## [ACTIVITY]
Each entry should be copied as it stands, leaving the pictures behind.
### DATA SHOWN ###
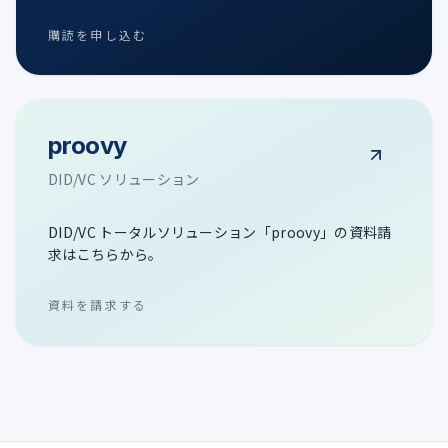
購読を申し込む
proovy
DID/VC ソリューション
DID/VC トータルソリューション「proovy」の資料請
求はこちらから。
資料を請求する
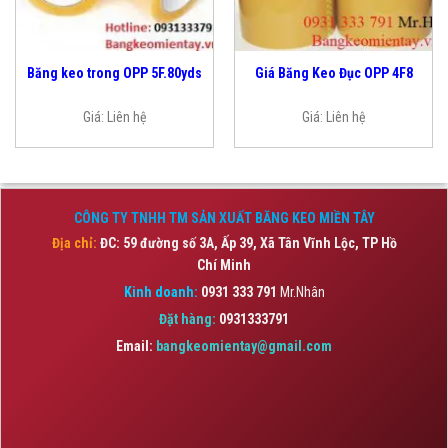
Băng keo trong OPP 5F.80yds
Giá Băng Keo Đục OPP 4F8
Giá:
Liên hệ
Giá:
Liên hệ
CÔNG TY TNHH TM SẢN XUẤT BĂNG KEO MIỀN TÂY
Địa chỉ:
ĐC: 59 đường số 3A, Ấp 39, Xã Tân Vĩnh Lộc,
TP Hồ
Chí Minh
Kinh doanh:
0931 333 791
Mr.Nhân
Đặt hàng:
0931333791
Email:
bangkeomientay@gmail.com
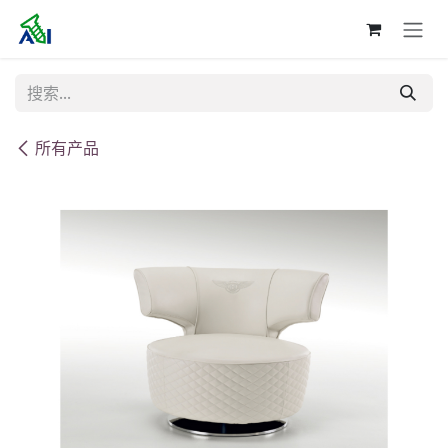
跳至内容
所有产品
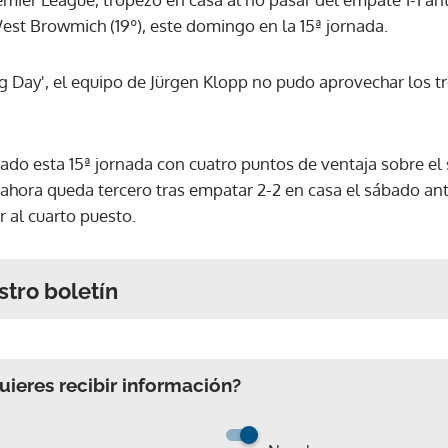
est Browmich (19º), este domingo en la 15ª jornada.
g Day', el equipo de Jürgen Klopp no pudo aprovechar los tr
ado esta 15ª jornada con cuatro puntos de ventaja sobre el
e ahora queda tercero tras empatar 2-2 en casa el sábado an
r al cuarto puesto.
stro boletín
ieres recibir información?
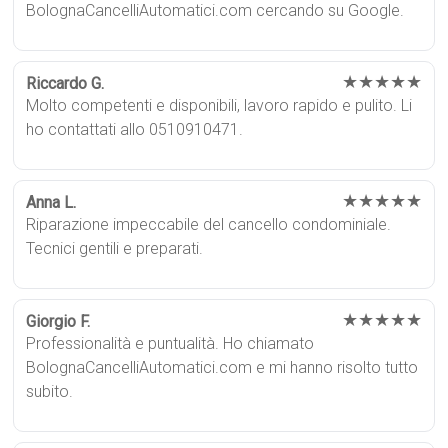
BolognaCancelliAutomatici.com cercando su Google.
★★★★★
Riccardo G.
Molto competenti e disponibili, lavoro rapido e pulito. Li
ho contattati allo 0510910471.
★★★★★
Anna L.
Riparazione impeccabile del cancello condominiale.
Tecnici gentili e preparati.
★★★★★
Giorgio F.
Professionalità e puntualità. Ho chiamato
BolognaCancelliAutomatici.com e mi hanno risolto tutto
subito.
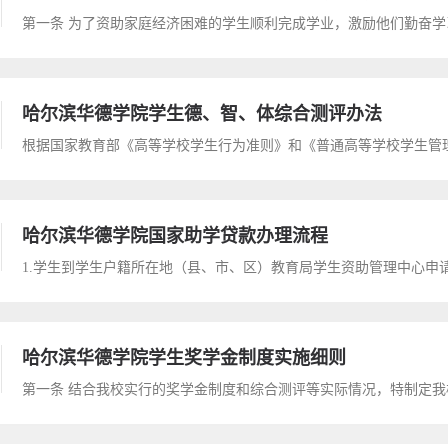
哈尔滨华德学院学生德、智、体综合测评办法
哈尔滨华德学院国家助学贷款办理流程
哈尔滨华德学院学生奖学金制度实施细则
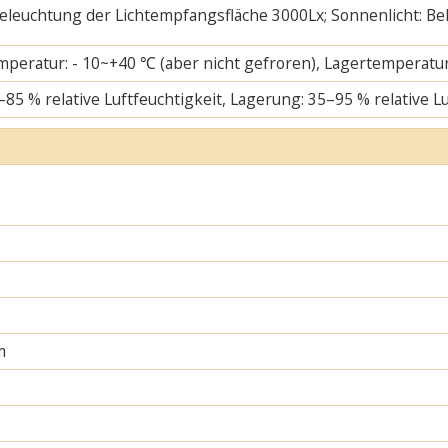
 Beleuchtung der Lichtempfangsfläche 3000Lx; Sonnenlicht: B
mperatur: - 10~+40 ℃ (aber nicht gefroren), Lagertemperatur
–85 % relative Luftfeuchtigkeit, Lagerung: 35–95 % relative L
m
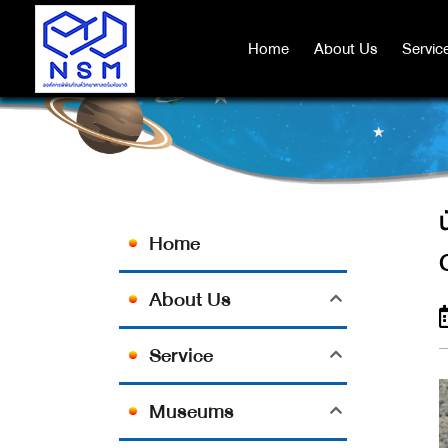
นักวิจัยประเทศสหรัฐอเมริกาค้นพบ
Home
Home
About Us
About Us
Servic
Servic
Home
About Us
Service
Museums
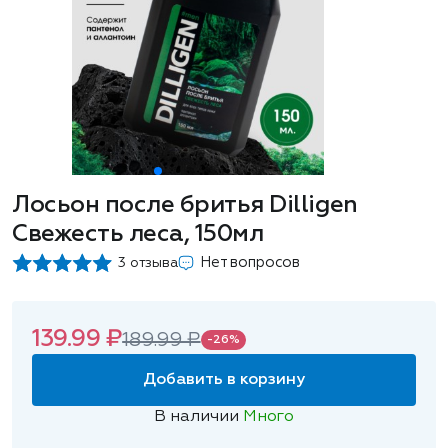
Лосьон после бритья Dilligen
Свежесть леса, 150мл
Нет вопросов
3 отзыва
139.99 ₽
189.99 ₽
-26%
Добавить в корзину
В наличии
Много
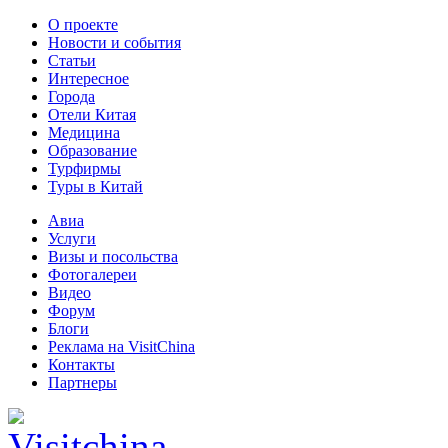
О проекте
Новости и события
Статьи
Интересное
Города
Отели Китая
Медицина
Образование
Турфирмы
Туры в Китай
Авиа
Услуги
Визы и посольства
Фотогалереи
Видео
Форум
Блоги
Реклама на VisitChina
Контакты
Партнеры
###
## [SOLUTION TO THIS TASK]
購読を申し込む
proovy
DID/VC ソリューション
DID/VC トータルソリューション「proovy」の資料請
求はこちらから。
資料を請求する
Băng keo trong OPP 5F.80yds
Giá Băng Keo Đục OPP 4F8
Giá:
Liên hệ
Giá:
Liên hệ
CÔNG TY TNHH TM SẢN XUẤT BĂNG KEO MIỀN TÂY
Địa chỉ:
ĐC: 59 đường số 3A, Ấp 39, Xã Tân Vĩnh Lộc,
TP Hồ
Chí Minh
Kinh doanh:
0931 333 791
Mr.Nhân
Đặt hàng:
0931333791
Email:
bangkeomientay@gmail.com
跳至内容
所有产品
est Browmich (19º), este domingo en la 15ª jornada.
g Day', el equipo de Jürgen Klopp no pudo aprovechar los tr
ado esta 15ª jornada con cuatro puntos de ventaja sobre el
e ahora queda tercero tras empatar 2-2 en casa el sábado an
r al cuarto puesto.
stro boletín
ieres recibir información?
BolognaCancelliAutomatici.com cercando su Google.
★★★★★
Riccardo G.
Molto competenti e disponibili, lavoro rapido e pulito. Li
ho contattati allo 0510910471.
★★★★★
Anna L.
Riparazione impeccabile del cancello condominiale.
Tecnici gentili e preparati.
★★★★★
Giorgio F.
Professionalità e puntualità. Ho chiamato
BolognaCancelliAutomatici.com e mi hanno risolto tutto
subito.
哈尔滨华德学院学生德、智、体综合测评办法
哈尔滨华德学院国家助学贷款办理流程
哈尔滨华德学院学生奖学金制度实施细则
 Beleuchtung der Lichtempfangsfläche 3000Lx; Sonnenlicht: B
mperatur: - 10~+40 ℃ (aber nicht gefroren), Lagertemperatur
–85 % relative Luftfeuchtigkeit, Lagerung: 35–95 % relative L
m
นักวิจัยประเทศสหรัฐอเมริกาค้นพบ
Home
Home
About Us
About Us
Servic
Servic
Home
About Us
Service
Museums
Лосьон после бритья Dilligen
Свежесть леса, 150мл
Нет вопросов
3 отзыва
139.99 ₽
189.99 ₽
-26%
Добавить в корзину
В наличии
Много
О проекте
Новости и события
Статьи
Интересное
Города
Отели Китая
Медицина
Образование
Турфирмы
Туры в Китай
Авиа
Услуги
Визы и посольства
Фотогалереи
Видео
Форум
Блоги
Реклама на VisitChina
Контакты
Партнеры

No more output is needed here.